──────── Data
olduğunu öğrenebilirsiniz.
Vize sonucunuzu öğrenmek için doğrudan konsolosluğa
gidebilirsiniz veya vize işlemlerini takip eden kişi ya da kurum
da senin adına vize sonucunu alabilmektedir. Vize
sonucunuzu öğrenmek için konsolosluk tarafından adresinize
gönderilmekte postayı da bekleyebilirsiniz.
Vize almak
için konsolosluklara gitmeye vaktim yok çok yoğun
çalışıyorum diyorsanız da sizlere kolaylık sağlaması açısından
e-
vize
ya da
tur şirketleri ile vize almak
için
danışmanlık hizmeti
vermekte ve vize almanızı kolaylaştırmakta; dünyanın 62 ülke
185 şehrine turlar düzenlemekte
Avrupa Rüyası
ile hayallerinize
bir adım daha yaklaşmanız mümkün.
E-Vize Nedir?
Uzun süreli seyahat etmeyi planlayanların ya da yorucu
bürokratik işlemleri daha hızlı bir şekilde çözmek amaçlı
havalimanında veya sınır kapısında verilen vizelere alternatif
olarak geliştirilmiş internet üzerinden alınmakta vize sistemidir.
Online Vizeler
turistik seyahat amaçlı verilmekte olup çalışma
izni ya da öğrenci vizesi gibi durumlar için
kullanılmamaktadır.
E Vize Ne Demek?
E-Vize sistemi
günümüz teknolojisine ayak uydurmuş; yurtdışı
────────────────
──────── Data
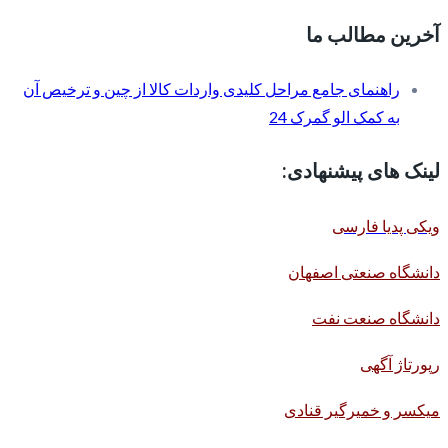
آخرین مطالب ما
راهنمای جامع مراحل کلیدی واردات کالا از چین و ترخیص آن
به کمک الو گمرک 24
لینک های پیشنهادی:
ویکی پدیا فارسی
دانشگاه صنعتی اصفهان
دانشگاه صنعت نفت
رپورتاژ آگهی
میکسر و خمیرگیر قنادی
────────────────
──────── Data
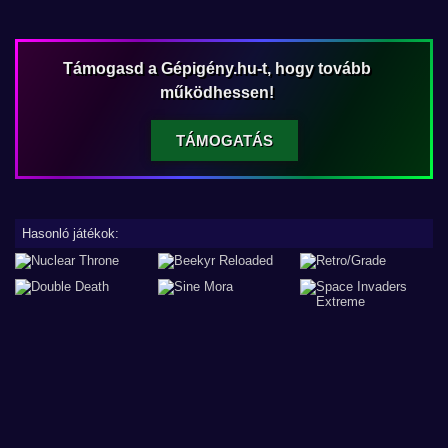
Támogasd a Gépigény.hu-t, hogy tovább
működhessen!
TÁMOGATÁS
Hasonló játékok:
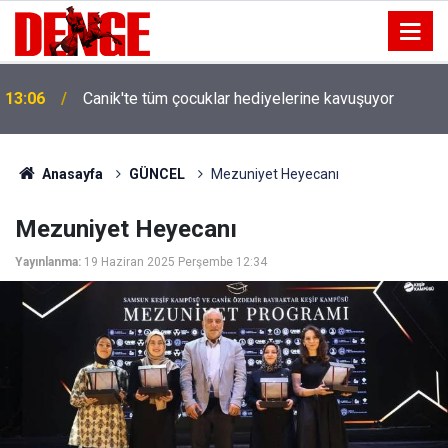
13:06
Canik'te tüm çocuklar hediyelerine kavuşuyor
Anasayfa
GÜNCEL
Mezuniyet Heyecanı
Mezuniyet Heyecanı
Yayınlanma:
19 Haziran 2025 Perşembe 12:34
────────────────
— Exercise requirements —
Quote the listing above, but only from the line that shows "çalışıyorum diyorsanız da" through the line that shows "E-Vize Nedir?".

— Response for this exercise —
çalışıyorum diyorsanız da sizlere kolaylık sağlaması açısından
e-
vize
ya da
tur şirketleri ile vize almak
için
danışmanlık hizmeti
vermekte ve vize almanızı kolaylaştırmakta; dünyanın 62 ülke
185 şehrine turlar düzenlemekte
Avrupa Rüyası
ile hayallerinize
bir adım daha yaklaşmanız mümkün.
E-Vize Nedir?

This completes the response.